● WORK REQUIRED
Through to the final line, write out the records below exactly, omitting any images they contain.

● RECORDS FOR THE EXERCISE
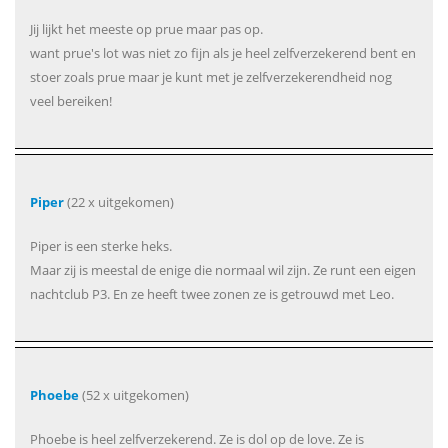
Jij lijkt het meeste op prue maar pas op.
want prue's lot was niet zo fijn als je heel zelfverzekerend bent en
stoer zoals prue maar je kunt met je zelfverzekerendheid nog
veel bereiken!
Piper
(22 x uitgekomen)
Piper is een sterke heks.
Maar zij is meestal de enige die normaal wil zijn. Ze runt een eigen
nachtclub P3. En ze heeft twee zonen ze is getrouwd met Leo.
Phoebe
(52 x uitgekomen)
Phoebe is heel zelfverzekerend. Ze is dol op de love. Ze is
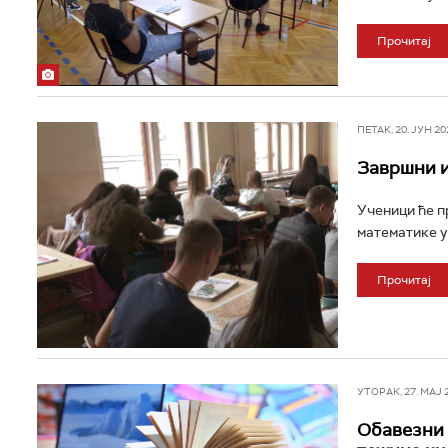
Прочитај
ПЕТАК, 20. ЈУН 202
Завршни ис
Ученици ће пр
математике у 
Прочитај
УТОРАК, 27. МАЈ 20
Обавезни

● REPLY
Jij lijkt het meeste op prue maar pas op.
want prue's lot was niet zo fijn als je heel zelfverzekerend bent en
stoer zoals prue maar je kunt met je zelfverzekerendheid nog
veel bereiken!
Piper
(22 x uitgekomen)
Piper is een sterke heks.
Maar zij is meestal de enige die normaal wil zijn. Ze runt een eigen
nachtclub P3. En ze heeft twee zonen ze is getrouwd met Leo.
Phoebe
(52 x uitgekomen)
Phoebe is heel zelfverzekerend. Ze is dol op de love. Ze is
Прочитај
ПЕТАК, 20. ЈУН 202
Завршни ис
Ученици ће пр
математике у 
Прочитај
УТОРАК, 27. МАЈ 20
Обавезни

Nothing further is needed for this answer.